Agent – A person who helps a writer find a publisher for her manuscript. Some agents also help writers of novels, for example, find film producers. An agent looks out for the business interests of the writer.

Publisher – A publisher oversees the selection of manuscripts, the subsequent printing, and the dissemination of the printed book.

Of course, you can be a beta reader if you DO assume these roles in your everyday life, but you need to be able to remove your professional hat and put on a beta reader hat. Know that this isn’t your next editing project (you can’t edit the work and expect to be paid), that it isn’t appropriate for you to try and sell your services, and/or that the WRITER OF THE MANUSCRIPT will get to the editing/proofing/revising in her next pass at the manuscript.

How to Help / Questions to Ask

If you’re approached to do a beta read on a manuscript, know the following.

1—It isn’t a finished manuscript The writer of the manuscript has not gone through the process of line editing and/or proofing. It’s too soon for that. Don’t waste your time on the minutia. Don’t “correct” or make suggestions about punctuation and grammar or point out typos. This will take too long and will likely burn you out. It may even cause you to not be able to finish.

2—You are not an editor or proofreader Not on this manuscript, anyway. (See #1 above.)

3—This is a big-picture read Pull back and imagine that you’re reading the manuscript from an aerial view. Look at character arc and development (how a character changes/grows). Look at story arc and development (how a story starts, gets complicated, peaks, then settles into a new normal). Look for important threads that run through the story (if they have a satisfying emotional resolution or get dropped). Identify your emotional experience (how the story made you feel… this will likely be a lot of different emotions, with one or two overarching ones at the end).

4—Be honest yet kind Rather than begin the statements in your feedback negatively (I didn’t like… There’s no way… You are incorrect…), find ways to do so positively (I didn’t understand… I was confused by… I wonder if/why,,,)

You’re certainly not responsible for the writer’s feelings or reaction to your feedback, but keep in mind what it took to get all those words on the page in a meaningful way and to then share it. And as I’ve said before, keep in mind that it’s a work in progress, so expect that some parts might be messy or feel unfinished. You likely will never know how your comments landed on the writer because, as I say in my last post, conversations between writers of in-progress manuscripts and beta readers is generally not a good idea. If for no other reason, in the interest of time.

If you’re intrigued at the prospect of serving as a beta reader for someone, here are some questions you might ask if they don’t provide the answers when they make the ask.

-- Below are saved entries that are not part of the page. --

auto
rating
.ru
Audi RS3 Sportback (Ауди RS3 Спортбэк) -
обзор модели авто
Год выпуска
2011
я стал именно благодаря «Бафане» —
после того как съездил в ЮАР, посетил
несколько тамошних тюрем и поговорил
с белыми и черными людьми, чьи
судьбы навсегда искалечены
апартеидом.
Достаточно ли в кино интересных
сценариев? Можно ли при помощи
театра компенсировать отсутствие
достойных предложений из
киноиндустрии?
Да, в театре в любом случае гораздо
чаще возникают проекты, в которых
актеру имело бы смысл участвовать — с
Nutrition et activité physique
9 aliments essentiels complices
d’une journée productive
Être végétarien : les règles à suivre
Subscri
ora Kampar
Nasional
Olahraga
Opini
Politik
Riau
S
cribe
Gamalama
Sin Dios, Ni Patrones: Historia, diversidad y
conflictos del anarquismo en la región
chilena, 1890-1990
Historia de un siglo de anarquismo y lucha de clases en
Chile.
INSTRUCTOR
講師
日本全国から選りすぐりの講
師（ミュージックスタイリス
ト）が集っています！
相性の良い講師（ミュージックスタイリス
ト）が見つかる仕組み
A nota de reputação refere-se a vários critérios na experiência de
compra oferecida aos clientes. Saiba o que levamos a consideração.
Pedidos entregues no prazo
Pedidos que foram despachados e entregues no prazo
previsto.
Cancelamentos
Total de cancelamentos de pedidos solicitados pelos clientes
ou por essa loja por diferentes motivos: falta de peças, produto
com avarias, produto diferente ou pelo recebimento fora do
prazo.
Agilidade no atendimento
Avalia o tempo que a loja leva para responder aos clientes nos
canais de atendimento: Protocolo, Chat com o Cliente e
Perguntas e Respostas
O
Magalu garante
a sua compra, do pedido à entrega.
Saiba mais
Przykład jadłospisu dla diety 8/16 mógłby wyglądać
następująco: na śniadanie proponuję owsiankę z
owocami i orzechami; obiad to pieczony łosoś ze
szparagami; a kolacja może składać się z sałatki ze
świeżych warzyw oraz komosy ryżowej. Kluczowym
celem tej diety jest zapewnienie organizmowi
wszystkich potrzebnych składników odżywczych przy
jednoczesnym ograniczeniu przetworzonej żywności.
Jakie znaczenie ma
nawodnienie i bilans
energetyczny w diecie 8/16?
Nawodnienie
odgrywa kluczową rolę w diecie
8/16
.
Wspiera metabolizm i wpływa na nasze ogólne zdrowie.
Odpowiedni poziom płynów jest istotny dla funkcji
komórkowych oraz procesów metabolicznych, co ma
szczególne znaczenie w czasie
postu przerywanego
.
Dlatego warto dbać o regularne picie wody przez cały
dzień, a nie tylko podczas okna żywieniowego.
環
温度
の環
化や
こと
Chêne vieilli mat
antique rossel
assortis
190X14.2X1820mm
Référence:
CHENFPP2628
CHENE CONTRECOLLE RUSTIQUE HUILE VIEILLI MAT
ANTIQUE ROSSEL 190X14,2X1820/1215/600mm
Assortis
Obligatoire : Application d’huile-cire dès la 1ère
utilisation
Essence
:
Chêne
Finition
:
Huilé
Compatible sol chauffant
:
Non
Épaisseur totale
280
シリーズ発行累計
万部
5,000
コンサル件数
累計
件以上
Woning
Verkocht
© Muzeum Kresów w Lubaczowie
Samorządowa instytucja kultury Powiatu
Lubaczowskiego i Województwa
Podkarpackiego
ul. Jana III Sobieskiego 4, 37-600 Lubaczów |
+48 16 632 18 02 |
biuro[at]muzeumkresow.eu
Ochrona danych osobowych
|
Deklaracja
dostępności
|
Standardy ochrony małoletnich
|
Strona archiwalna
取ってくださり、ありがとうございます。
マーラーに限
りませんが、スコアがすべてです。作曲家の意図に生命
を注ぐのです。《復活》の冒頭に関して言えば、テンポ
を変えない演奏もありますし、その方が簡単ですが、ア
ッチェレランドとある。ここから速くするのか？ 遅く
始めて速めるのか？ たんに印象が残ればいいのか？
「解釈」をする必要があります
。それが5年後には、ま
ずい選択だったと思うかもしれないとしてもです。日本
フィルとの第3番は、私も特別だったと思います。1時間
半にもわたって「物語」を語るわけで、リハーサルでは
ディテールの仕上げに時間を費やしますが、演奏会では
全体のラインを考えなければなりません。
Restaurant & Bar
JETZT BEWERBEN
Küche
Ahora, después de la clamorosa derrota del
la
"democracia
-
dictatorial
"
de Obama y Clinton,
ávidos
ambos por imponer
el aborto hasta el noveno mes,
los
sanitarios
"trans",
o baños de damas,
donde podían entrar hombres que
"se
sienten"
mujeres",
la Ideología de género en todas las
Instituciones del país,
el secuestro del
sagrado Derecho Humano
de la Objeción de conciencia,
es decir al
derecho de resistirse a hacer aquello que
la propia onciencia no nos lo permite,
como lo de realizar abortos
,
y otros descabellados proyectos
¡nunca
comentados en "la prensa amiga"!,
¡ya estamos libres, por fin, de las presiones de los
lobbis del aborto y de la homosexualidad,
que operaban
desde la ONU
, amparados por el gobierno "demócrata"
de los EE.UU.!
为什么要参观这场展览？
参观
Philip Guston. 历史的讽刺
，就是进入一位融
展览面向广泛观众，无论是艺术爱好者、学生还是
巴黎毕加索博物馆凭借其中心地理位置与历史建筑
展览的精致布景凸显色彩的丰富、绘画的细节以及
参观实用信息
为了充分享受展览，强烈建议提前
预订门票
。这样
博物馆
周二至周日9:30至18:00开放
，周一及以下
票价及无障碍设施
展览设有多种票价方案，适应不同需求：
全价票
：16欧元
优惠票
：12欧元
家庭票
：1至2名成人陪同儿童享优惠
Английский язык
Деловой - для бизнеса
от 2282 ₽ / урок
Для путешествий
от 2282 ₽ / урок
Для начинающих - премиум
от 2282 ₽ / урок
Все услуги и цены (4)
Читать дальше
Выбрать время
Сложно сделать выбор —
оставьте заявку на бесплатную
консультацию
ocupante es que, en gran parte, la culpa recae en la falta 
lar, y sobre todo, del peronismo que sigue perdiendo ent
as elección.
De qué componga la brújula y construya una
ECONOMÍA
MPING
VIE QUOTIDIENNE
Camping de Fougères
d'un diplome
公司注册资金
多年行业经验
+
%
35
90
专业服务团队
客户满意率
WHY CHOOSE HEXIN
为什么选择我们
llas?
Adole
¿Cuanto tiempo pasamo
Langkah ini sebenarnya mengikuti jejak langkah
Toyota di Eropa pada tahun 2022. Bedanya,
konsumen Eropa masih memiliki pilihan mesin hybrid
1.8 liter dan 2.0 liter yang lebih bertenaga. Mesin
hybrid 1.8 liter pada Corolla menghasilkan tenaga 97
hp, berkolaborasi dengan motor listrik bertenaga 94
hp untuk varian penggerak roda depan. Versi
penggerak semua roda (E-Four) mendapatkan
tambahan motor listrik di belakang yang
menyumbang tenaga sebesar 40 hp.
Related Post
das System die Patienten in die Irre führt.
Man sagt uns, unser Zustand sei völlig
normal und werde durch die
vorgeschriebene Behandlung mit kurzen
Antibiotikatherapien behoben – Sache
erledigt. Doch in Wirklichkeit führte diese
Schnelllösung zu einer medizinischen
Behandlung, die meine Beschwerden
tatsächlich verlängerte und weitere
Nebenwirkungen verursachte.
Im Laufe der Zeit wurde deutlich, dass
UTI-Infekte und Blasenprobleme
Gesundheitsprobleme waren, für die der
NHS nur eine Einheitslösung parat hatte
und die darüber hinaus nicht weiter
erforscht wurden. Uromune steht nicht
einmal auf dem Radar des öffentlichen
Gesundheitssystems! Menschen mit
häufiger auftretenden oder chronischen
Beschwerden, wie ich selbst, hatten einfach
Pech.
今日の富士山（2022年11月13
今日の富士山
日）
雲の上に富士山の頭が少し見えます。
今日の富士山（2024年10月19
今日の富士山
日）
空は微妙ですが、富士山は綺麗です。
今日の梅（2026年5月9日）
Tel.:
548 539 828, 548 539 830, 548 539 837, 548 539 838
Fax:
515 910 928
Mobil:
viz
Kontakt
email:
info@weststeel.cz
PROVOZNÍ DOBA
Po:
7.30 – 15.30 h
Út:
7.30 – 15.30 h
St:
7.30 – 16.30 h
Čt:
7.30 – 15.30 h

1—Is there anything in particular you’d like me to focus on? This may help the writer identify parts of the manuscript she has questions about herself yet hasn’t consciously identified. Her responses will also give you a framework to work in. If you don’t get any clearly defined instructions about how to proceed, if all you offer in the end is how you perceive the protagonist (and other characters), what you appreciate and/or are confused by regarding the characters and their choices, how you felt at various points in the story—and especially in the end, you will have performed a valuable service for the writer.

2—What is your timeframe? A fair amount of time to do a beta read and provide comments is one month, in my opinion. Of course, this varies, depending on readers’ schedules and the writer’s needs. If you find that the writer of the manuscript wants your feedback within a timeframe that’s challenging for you, either politely decline or explain and offer to do a quicker read that focuses on one or two aspects of the manuscript that you both agree on.

3—Have you intentionally used any special formatting or structuring I should be aware of? Sometimes, authors use special formatting or structuring, so it’s good to know this up front before you begin. For example, an author may use something as simple as a Prologue and/or Epilogue. (Be sure you understand how these function in a book.) She may use chapter titles or not. (If her intention is to inform the chapter content with the title, note whether or not it does.) She may use headings, white space, italics, or other markers to designate shifts in time, point of view, or mood. (Be sure you note how it affects the reading and comprehension of the story.)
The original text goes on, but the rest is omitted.